This is actually exactly where I started. Just having a cab will be an improvement for me!

Bad part is by the time I find one with less than 2000 hours, I might as well buy a new(er) one that still has some warranty. I know that is an indicator of how much simpler the older ones are though. I am hoping that the reliability in the Tier IV final emissions systems has gotten better in the last couple of years.


----------



## Trillium Farm

acarpenter said:


> This is actually exactly where I started. Just having a cab will be an improvement for me!
> 
> Bad part is by the time I find one with less than 2000 hours, I might as well buy a new(er) one that still has some warranty. I know that is an indicator of how much simpler the older ones are though. I am hoping that the reliability in the Tier IV final emissions systems has gotten better in the last couple of years.

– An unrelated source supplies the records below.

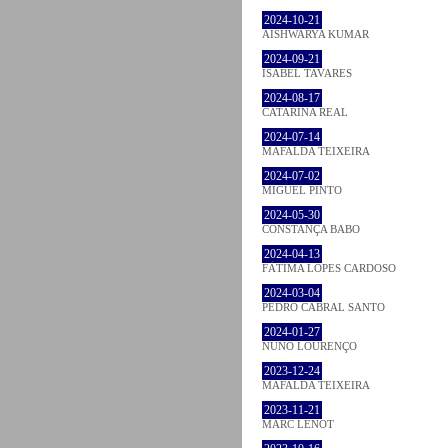
2024-10-21
AISHWARYA KUMAR
2024-09-21
ISABEL TAVARES
2024-08-17
CATARINA REAL
2024-07-14
MAFALDA TEIXEIRA
2024-07-02
MIGUEL PINTO
2024-05-30
CONSTANÇA BABO
2024-04-13
FÁTIMA LOPES CARDOSO
2024-03-04
PEDRO CABRAL SANTO
2024-01-27
NUNO LOURENÇO
2023-12-24
MAFALDA TEIXEIRA
2023-11-21
MARC LENOT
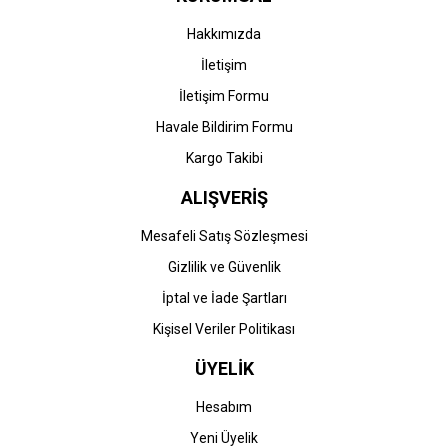
Hakkımızda
İletişim
İletişim Formu
Havale Bildirim Formu
Kargo Takibi
ALIŞVERİŞ
Mesafeli Satış Sözleşmesi
Gizlilik ve Güvenlik
İptal ve İade Şartları
Kişisel Veriler Politikası
ÜYELİK
Hesabım
Yeni Üyelik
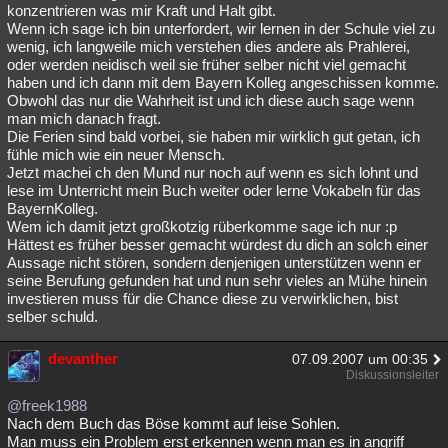
konzentrieren was mir Kraft und Halt gibt.
Wenn ich sage ich bin unterfordert, wir lernen in der Schule viel zu
wenig, ich langweile mich verstehen dies andere als Prahlerei,
oder werden neidisch weil sie früher selber nicht viel gemacht
haben und ich dann mit dem Bayern Kolleg angeschissen komme.
Obwohl das nur die Wahrheit ist und ich diese auch sage wenn
man mich danach fragt.
Die Ferien sind bald vorbei, sie haben mir wirklich gut getan, ich
fühle mich wie ein neuer Mensch.
Jetzt machei ch den Mund nur noch auf wenn es sich lohnt und
lese im Unterricht mein Buch weiter oder lerne Vokabeln für das
BayernKolleg.
Wem ich damit jetzt großkotzig rüberkomme sage ich nur :p
Hättest es früher besser gemacht würdest du dich an solch einer
Aussage nicht stören, sondern denjenigen unterstützen wenn er
seine Berufung gefunden hat und nun sehr vieles an Mühe hinein
investieren muss für die Chance diese zu verwirklichen, bist
selber schuld.
devanther
07.09.2007 um 00:35
Diskussionsleiter
@freek1988
Nach dem Buch das Böse kommt auf leise Sohlen.
Man muss ein Problem erst erkennen wenn man es in angriff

Just go by the book, many of the problems you read in all forums are self inflicted. 20+ years ago one could "tinker" now those days are gone! Even for my car I bough an OBD ll to keep up with what's going on with my vehicle. Always use the best oils & fluids saving cents will cost you $$, maybe not always, but 90% of the time, well at least that has been my experience in life.


----------



## hog987

I haveva kubota m8560. The earlier version of what your looking at. With the bucket, loader, and rear weights it is 11500 pounds. No fluid in any tires. Its easy to add weight.


----------



## JD3430

Only think I dislike about the Kubota M is it has the smaller 3.8L motor. I think it's fine, but prefer the Kubotas with the 6.1L.


----------



## somedevildawg

Here ya go...3 scv 154hrs, looks brand new 60k....I’d jump on that one in a heartbeat if I was looking for one. I like helping other folks spend their hard earned $ tho.....


----------



## Stxpecans123

I got a 5100e with h240 loader 3rd function skid steer attach.. 2017 model. In like new shape no problems other than I out 1000 hrs on it so far. Really want to move up. I would let it go for 44k. Was 62ish new.

I think it still has a power train warranty for a couple of years. Has new front tires, Firestone sat2's. 
I want to move up to a 6140m. The 5100e has been good just need a bigger tractor.

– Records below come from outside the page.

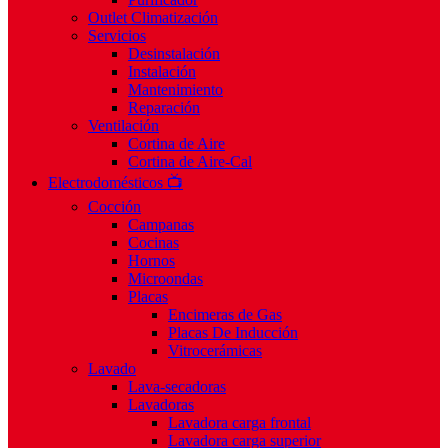
Outlet Climatización
Servicios
Desinstalación
Instalación
Mantenimiento
Reparación
Ventilación
Cortina de Aire
Cortina de Aire-Cal
Electrodomésticos 📺
Cocción
Campanas
Cocinas
Hornos
Microondas
Placas
Encimeras de Gas
Placas De Inducción
Vitrocerámicas
Lavado
Lava-secadoras
Lavadoras
Lavadora carga frontal
Lavadora carga superior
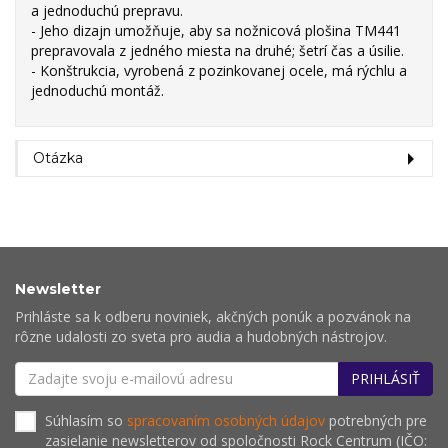
a jednoduchú prepravu.
- Jeho dizajn umožňuje, aby sa nožnicová plošina TM441
prepravovala z jedného miesta na druhé;
šetrí čas a úsilie.
- Konštrukcia, vyrobená z pozinkovanej ocele, má rýchlu a
jednoduchú montáž.
Otázka
Newsletter
Prihláste sa k odberu noviniek, akčných ponúk a pozvánok na
rôzne udalosti zo sveta pro audia a hudobných nástrojov.
PRIHLÁSIŤ
Súhlasím so
spracovaním osobných údajov
potrebných pre
zasielanie newsletterov od spoločnosti Rock Centrum (IČO:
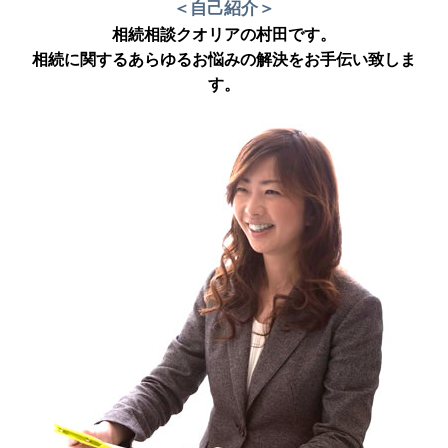
＜自己紹介＞
相続相談クオリアの村田です。
相続に関するあらゆるお悩みの解決をお手伝い致しま
す。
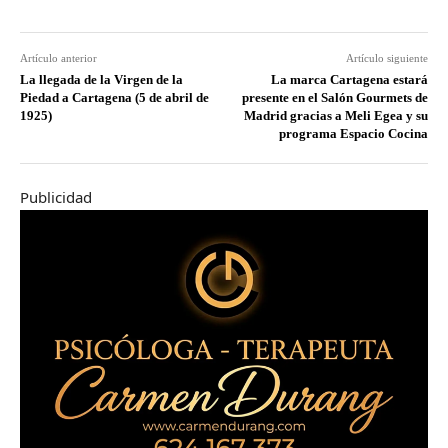
Artículo anterior
Artículo siguiente
La llegada de la Virgen de la
La marca Cartagena estará
Piedad a Cartagena (5 de abril de
presente en el Salón Gourmets de
1925)
Madrid gracias a Meli Egea y su
programa Espacio Cocina
Publicidad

There is a nice new Holland t7060 in Texas asking 55k.
And a nice maxxium 140 pro in Oklahoma asking 61k. Both on tractor house. Much much much more tractor than what you posted.

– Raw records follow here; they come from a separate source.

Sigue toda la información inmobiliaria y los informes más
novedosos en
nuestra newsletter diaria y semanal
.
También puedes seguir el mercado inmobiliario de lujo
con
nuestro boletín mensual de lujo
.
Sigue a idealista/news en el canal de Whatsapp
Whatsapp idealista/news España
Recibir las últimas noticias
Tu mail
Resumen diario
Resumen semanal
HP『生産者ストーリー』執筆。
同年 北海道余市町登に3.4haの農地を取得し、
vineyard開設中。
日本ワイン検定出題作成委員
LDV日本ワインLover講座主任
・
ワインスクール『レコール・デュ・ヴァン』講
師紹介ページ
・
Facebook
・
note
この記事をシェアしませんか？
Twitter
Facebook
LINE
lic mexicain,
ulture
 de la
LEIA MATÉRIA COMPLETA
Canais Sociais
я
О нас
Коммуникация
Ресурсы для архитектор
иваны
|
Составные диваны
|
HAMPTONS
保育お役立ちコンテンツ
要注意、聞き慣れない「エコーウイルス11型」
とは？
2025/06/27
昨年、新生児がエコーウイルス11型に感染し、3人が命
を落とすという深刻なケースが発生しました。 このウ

As being someone who has owned both a 5e and 5m other than the seat not much difference. And my 5m had issues with the hi/lo powershift that cost $$$$. Hydralics are the same, cab basicly the same. But you do get a slightly better seat. I think the 3 point is stronger on a 5m but I never maxed out a 5e so I would say that is moot. I think you get a 36 gallon fuel tank over a 30 gallon. Either way you can't go all day. 5m you still don't get flow control, or atleast mine didn't have it and my dealer said it wasn't an option. I think the rear end in a 5m is a little bigger but with fwa, just engaged it when pulling hard and you will run out of hp before you tear up the rear end. Also a 2016 or newer 5e will be assembled in Georgia and have a newer cab like a 5m.


----------



## aggienjaneer

I'm no fan of the E series of John Deere above 75 hp. They have to many issues when you need them, in my experience. And speaking of power and weight, one of my favorite tractors was a 7410 John Deere with self leveling loader (loved it, but a real blinder at night and hard to see around sometimes), but the Valtra we had at the same time would out perform the JD in every way but comfort and they were supposedly the same hp. At the time we were also running a 5240 CaseIH that we used to do almost all of the baling with and it would out turn the John Deere and was easier to see the implement even though the seat didn't swivel around like in the Deere. Obviously none of those were these new models and I've only dealt with a few new John Deere's but they are right about going with the M series if you go Deere for the size your talking and they're also right you can't really go wrong with Kubota or CaseIH really, but I have heard a lot of negatives on New Holland around this size from friends, one traded because he was having trouble with his couple of years old New Holland and upgraded to a 100 hp and the PTO wouldn't even come on when he first hooked it up to his baler.


----------



## MScowman

I have a 2013 pre emissions 5093e, never any trouble, except my dad uses it a lot and he, well let's just say he's not as particular as I am. I'll leave it at that.


----------



## acarpenter

Thanks for all the comments, guys. I actually ended up with a new JD5100E that was delivered yesterday. Managed to move about 85 round bales with it late in the day with no problems. Had to leave it out last night so I'm hoping the Owl will scare off all the birds to keep it clean for at least one day!


----------



## BisonMan

I'm looking at a 5090E with a cab and a loader at auction tomorrow. Its an online auction so early bids seem really low.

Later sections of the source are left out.